All the opensource models are super bad at this and mostly i want to blame the fine tuning to get to the leaderboard is affecting the quality
We have this (and other more detailed metrics) on the models page https://artificialanalysis.ai/models if you scroll down and for individual hosts if you click into a model (nav or click one of the model bars/bubbles) :)
There are some interesting views of throughput vs. latency whereby some models are slower to the first chunk but faster for subsequent chunks and vice versa, and so suit different use cases (e.g. if just want a true/false vs. more detailed model responses)
Thanks for the letting me know. Odd as not occurring with my iOS Safari, can anyone else please let me know if they are encountering this issue (any their iOS version if possible). There is a console error but should be just a react defaultprops deprecation notice from a library being used (should not break DOM)
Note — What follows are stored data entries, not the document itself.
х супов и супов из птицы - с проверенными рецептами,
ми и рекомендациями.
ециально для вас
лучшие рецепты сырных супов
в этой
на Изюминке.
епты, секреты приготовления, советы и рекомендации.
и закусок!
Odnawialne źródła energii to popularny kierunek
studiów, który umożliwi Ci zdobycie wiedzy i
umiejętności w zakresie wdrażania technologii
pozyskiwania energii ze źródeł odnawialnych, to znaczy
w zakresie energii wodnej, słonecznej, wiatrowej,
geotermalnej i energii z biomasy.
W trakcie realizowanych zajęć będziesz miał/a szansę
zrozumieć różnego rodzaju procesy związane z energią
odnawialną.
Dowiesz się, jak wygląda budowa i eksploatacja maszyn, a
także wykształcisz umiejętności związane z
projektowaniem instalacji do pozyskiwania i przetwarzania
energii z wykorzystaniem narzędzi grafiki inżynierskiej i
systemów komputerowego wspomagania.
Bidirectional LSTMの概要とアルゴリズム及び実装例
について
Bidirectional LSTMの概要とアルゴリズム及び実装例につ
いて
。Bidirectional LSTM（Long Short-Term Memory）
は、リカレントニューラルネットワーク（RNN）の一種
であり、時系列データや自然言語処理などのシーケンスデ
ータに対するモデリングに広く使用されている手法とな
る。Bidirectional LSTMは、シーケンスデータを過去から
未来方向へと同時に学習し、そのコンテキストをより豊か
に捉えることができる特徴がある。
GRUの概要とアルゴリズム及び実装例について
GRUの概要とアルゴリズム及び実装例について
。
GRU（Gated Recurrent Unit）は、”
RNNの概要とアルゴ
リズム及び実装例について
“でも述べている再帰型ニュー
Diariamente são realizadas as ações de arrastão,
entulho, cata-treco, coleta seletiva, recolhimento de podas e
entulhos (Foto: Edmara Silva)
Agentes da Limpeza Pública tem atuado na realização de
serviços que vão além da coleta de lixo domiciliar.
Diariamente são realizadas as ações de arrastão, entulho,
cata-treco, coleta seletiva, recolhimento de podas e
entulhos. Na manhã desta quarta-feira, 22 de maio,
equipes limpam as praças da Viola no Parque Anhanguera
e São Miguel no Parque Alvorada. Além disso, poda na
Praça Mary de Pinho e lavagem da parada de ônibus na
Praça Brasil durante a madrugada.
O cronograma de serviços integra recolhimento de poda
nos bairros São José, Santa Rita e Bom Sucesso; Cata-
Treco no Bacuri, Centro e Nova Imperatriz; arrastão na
I thought so too. Could it be that gpt-4 turbo is more efficient for them to run, so the price is lower, but tries to maintain the token throughput of GPT4 over their API? There are a lot of ways they could allocate and configure their GPU resources so that GPT-4 Turbo provides the same per user throughput while greatly increasing their system throughput.
Unless they captured many different times and days, that is very likely a factor. GPU resources are constrained enough that during peak times (which vary across the globe) the token throughput will vary a lot.
What do you like about it? Compared to GPT-3.5, Claude Instant seems to be the same or worse in quality according to both human and automated benchmarks, but also more expensive. It seems undifferentiated. And I would rather use Mixtral than either of those in most cases, since Mixtral often outperforms GPT-3.5 and can be run on my own hardware.
Data extraction mostly. Supports long document, cheaper input tokens than gpt3 turbo, and when I ask to stick to document informations it doesn't try to fill in gaps out with his trained knowledge.
Sure you can't have a chat with it or expect it to do high level reasoning, but has enough to do the basic deductions for grounded answers.
We have Claude Instant on the models page: https://artificialanalysis.ai/models
Can add it via the select at the top right of each card where it says '9 Selected' (below the highlight charts)
Definitely agree with your point on Claude Instant though. Much less than half the price, much higher throughput/speed for a relatively small quality decrease (varied by how 'quality' is measured, use-case)
I'm excited to see where things land. What I find interesting is that pricing is either wildly expensive or wildly cheap, depending on your use case. For example, if you want to run GPT-4 to glean insights on every webpage your users visit, a freemium business model is likely completely unviable. On the other hand, if I'm using an LLM to spot issues in a legal contract, I'd happily pay 10x what GPT4 currently charges for something marginally better (It doesn't make much difference if this task costs $4 vs $0.40). I think that the ultimate "winners" in this space will have a range of models at various price points and let you seamlessly shift between them depending on the task (e.g., in a single workflow, I might have some sub-tasks that need a cheap model and some that require an expensive one).